他にも、ゆうパックを出したり、コンビニ支払いのものを支払ったり、ポストに手紙を投函したり、ハガキを買ったり。もちろん、ウチカフェスイーツなども買っていた。
契約の10年が切れて、近くにセブンイレブンもあるし、イオンの近くにファミリーマートができることもあって、オーナーは続投を諦めたらしい。次は建物そのまま、酒屋になるという。
明日6時に風呂をあがっている可能性は低いので、今日最後のコーヒーを買いに行った。棚のモノはほとんどなく、コピー用紙も補充予定がなく、アイスコーヒー用のカップがないので、ホット用で代用だ。そんなの、もちろん構わない。

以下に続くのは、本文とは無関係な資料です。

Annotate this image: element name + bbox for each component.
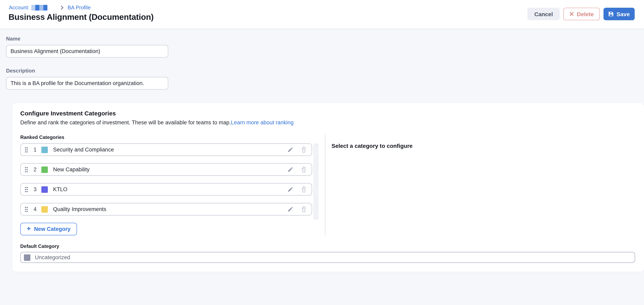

みんな、店長オーナーと、ずっと働いてたおばちゃんと、二人と握手して、ありがとうを告げて帰っていく。私がコーヒーを待っている間、カウンターでコーヒーを飲んでいた客のおばちゃんが、花束を二人に渡した。それから菓子折りも。
その後、卒然と感謝状(自作)を取りだし、読み上げた。途中で客も、店員のおばちゃんも泣きだした。ローソン○○店 ファン一同より、とくくられていた。
ここは確かに、いわゆる「コンビニ」の範疇を超えていたところがあった。最初は関与してほしくなかった客が、いつの間にか子供のバイト先の斡旋まで店員さんにしてもらったり。コンビニは店員と客のつながりは一過性のことが多いが、なぜかそれを超えて、介護の愚痴を言いあったりだの、ここの家族のお父さんはしばらくどこに出張だというのがわかっているだの、妙なつながりがあった。
うちも祖父母の代からお世話になっていた。
この店員さん2人にも、開業したときお知らせと名刺を渡しておいたので「何か相続とかでも困ったことがあったら」と言いかけたら「うちらは相続じゃなくて、実は…」と、ざっと困っていることを話してくれた。もちろん、細かい話は聞けないし、お客の前では話せないので、後日電話をもらうことになった。
握手をして、帰った。
アイスコーヒーの氷が完全に溶けていたことは、いうまでもない。
でも、ぬるくなった最後の一杯は、格別な味がした。